Provided data:
━━━━━━

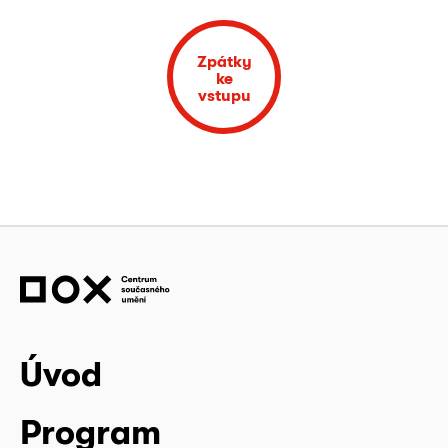
Zpátky
ke
vstupu
Úvod
Program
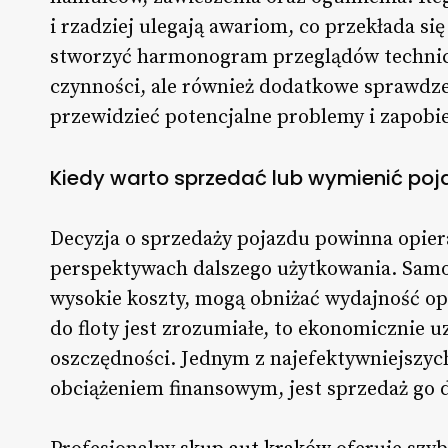
i rzadziej ulegają awariom, co przekłada s
stworzyć harmonogram przeglądów technicz
czynności, ale również dodatkowe sprawdz
przewidzieć potencjalne problemy i zapob
Kiedy warto sprzedać lub wymienić poja
Decyzja o sprzedaży pojazdu powinna opiera
perspektywach dalszego użytkowania. Samo
wysokie koszty, mogą obniżać wydajność op
do floty jest zrozumiałe, to ekonomicznie 
oszczędności. Jednym z najefektywniejszych
obciążeniem finansowym, jest sprzedaż go 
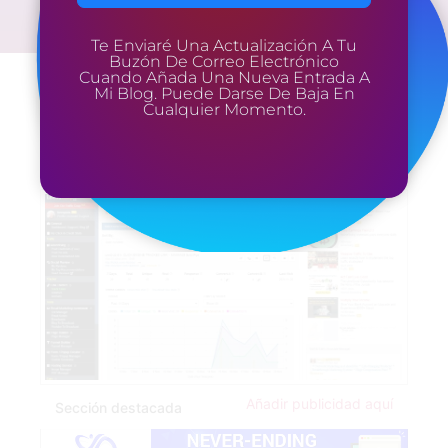
Te Enviaré Una Actualización A Tu
Buzón De Correo Electrónico
Cuando Añada Una Nueva Entrada A
Mi Blog. Puede Darse De Baja En
Cualquier Momento.
Añadir publicidad aquí
Sección destacada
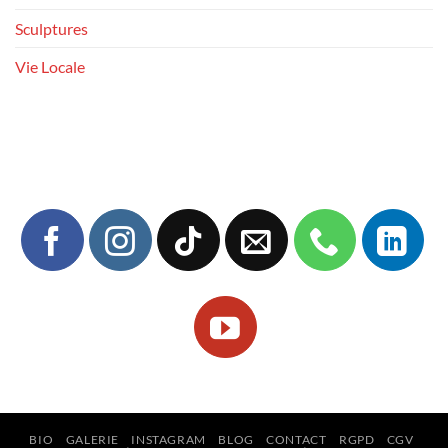
Sculptures
Vie Locale
BIO
GALERIE
INSTAGRAM
BLOG
CONTACT
RGPD
CGV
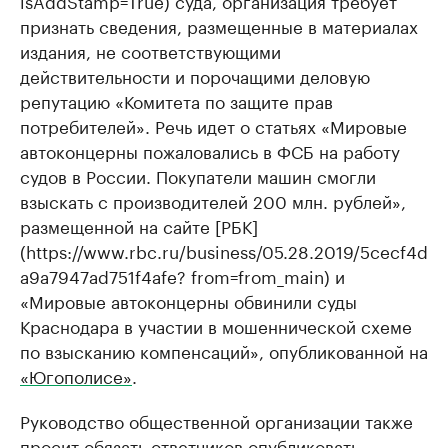
isAddStamp=True) суда, организация требует
признать сведения, размещенные в материалах
издания, не соответствующими
действительности и порочащими деловую
репутацию «Комитета по защите прав
потребителей». Речь идет о статьях «Мировые
автоконцерны пожаловались в ФСБ на работу
судов в России. Покупатели машин смогли
взыскать с производителей 200 млн. рублей»,
размещенной на сайте [РБК]
(https://www.rbc.ru/business/05.28.2019/5cecf4d
a9a7947ad751f4afe? from=from_main) и
«Мировые автоконцерны обвинили суды
Краснодара в участии в мошеннической схеме
по взысканию компенсаций», опубликованной на
«Югополисе»
.
Руководство общественной организации также
просит обязать ответчиков опубликовать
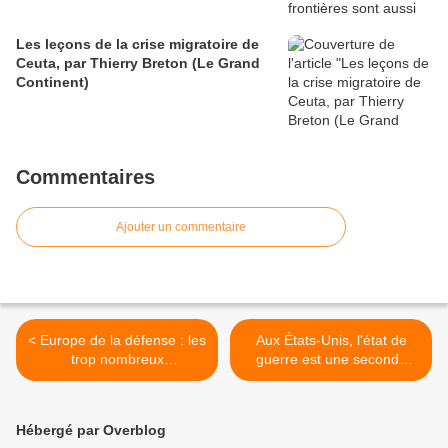
Les leçons de la crise migratoire de
Ceuta, par Thierry Breton (Le Grand
Continent)
Commentaires
Ajouter un commentaire
< Europe de la défense : les
Aux États-Unis, l'état de
trop nombreux
guerre est une seconde
renoncements des pays
nature, par Joe Lauria
européens (rapport), par
(Consortium News) >
Michel Cabirol (latribune.fr)
Hébergé par Overblog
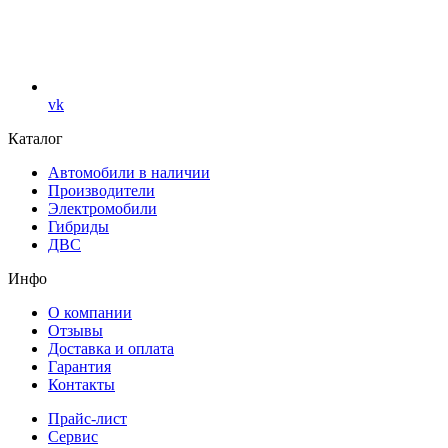
vk
Каталог
Автомобили в наличии
Производители
Электромобили
Гибриды
ДВС
Инфо
О компании
Отзывы
Доставка и оплата
Гарантия
Контакты
Прайс-лист
Сервис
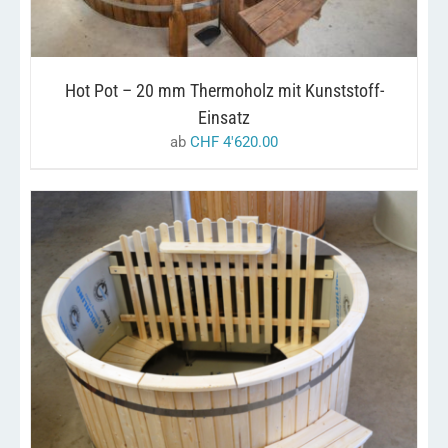
VARIANTEN
AUF.
DIE
OPTIONEN
KÖNNEN
Hot Pot – 20 mm Thermoholz mit Kunststoff-
AUF
DER
Einsatz
PRODUKTSEITE
ab
CHF
4'620.00
GEWÄHLT
WERDEN
DIESES
/
AUSFÜHRUNG WÄHLEN
DETAILS
PRODUKT
WEIST
MEHRERE
VARIANTEN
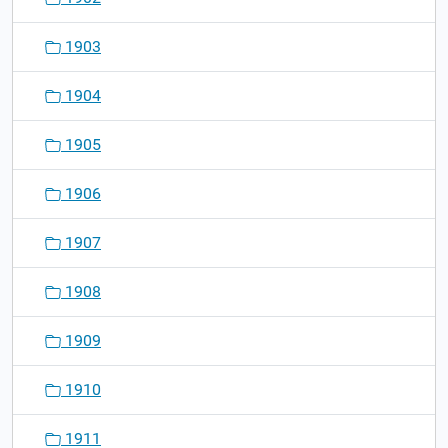
1903
1904
1905
1906
1907
1908
1909
1910
1911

━━━━━━

About this task:
Leave the pictures out and reproduce each record exactly as written.

Task result:
Zpátky
ke
vstupu
Úvod
Program
i rzadziej ulegają awariom, co przekłada s
stworzyć harmonogram przeglądów technicz
czynności, ale również dodatkowe sprawdz
przewidzieć potencjalne problemy i zapob
Kiedy warto sprzedać lub wymienić poja
Decyzja o sprzedaży pojazdu powinna opiera
perspektywach dalszego użytkowania. Samo
wysokie koszty, mogą obniżać wydajność op
do floty jest zrozumiałe, to ekonomicznie 
oszczędności. Jednym z najefektywniejszych
obciążeniem finansowym, jest sprzedaż go 
Te Enviaré Una Actualización A Tu
Buzón De Correo Electrónico
Cuando Añada Una Nueva Entrada A
Mi Blog. Puede Darse De Baja En
Cualquier Momento.
Añadir publicidad aquí
Sección destacada
Sculptures
Vie Locale
BIO
GALERIE
INSTAGRAM
BLOG
CONTACT
RGPD
CGV
isAddStamp=True) суда, организация требует
признать сведения, размещенные в материалах
издания, не соответствующими
действительности и порочащими деловую
репутацию «Комитета по защите прав
потребителей». Речь идет о статьях «Мировые
автоконцерны пожаловались в ФСБ на работу
судов в России. Покупатели машин смогли
взыскать с производителей 200 млн. рублей»,
размещенной на сайте [РБК]
(https://www.rbc.ru/business/05.28.2019/5cecf4d
a9a7947ad751f4afe? from=from_main) и
«Мировые автоконцерны обвинили суды
Краснодара в участии в мошеннической схеме
по взысканию компенсаций», опубликованной на
«Югополисе»
.
Руководство общественной организации также
просит обязать ответчиков опубликовать
Les leçons de la crise migratoire de
Ceuta, par Thierry Breton (Le Grand
Continent)
Commentaires
Ajouter un commentaire
< Europe de la défense : les
Aux États-Unis, l'état de
trop nombreux
guerre est une seconde
renoncements des pays
nature, par Joe Lauria
européens (rapport), par
(Consortium News) >
Michel Cabirol (latribune.fr)
Hébergé par Overblog
vk
Каталог
Автомобили в наличии
Производители
Электромобили
Гибриды
ДВС
Инфо
О компании
Отзывы
Доставка и оплата
Гарантия
Контакты
Прайс-лист
Сервис
VARIANTEN
AUF.
DIE
OPTIONEN
KÖNNEN
Hot Pot – 20 mm Thermoholz mit Kunststoff-
AUF
DER
Einsatz
PRODUKTSEITE
ab
CHF
4'620.00
GEWÄHLT
WERDEN
DIESES
/
AUSFÜHRUNG WÄHLEN
DETAILS
PRODUKT
WEIST
MEHRERE
VARIANTEN
1903
1904
1905
1906
1907
1908
1909
1910
1911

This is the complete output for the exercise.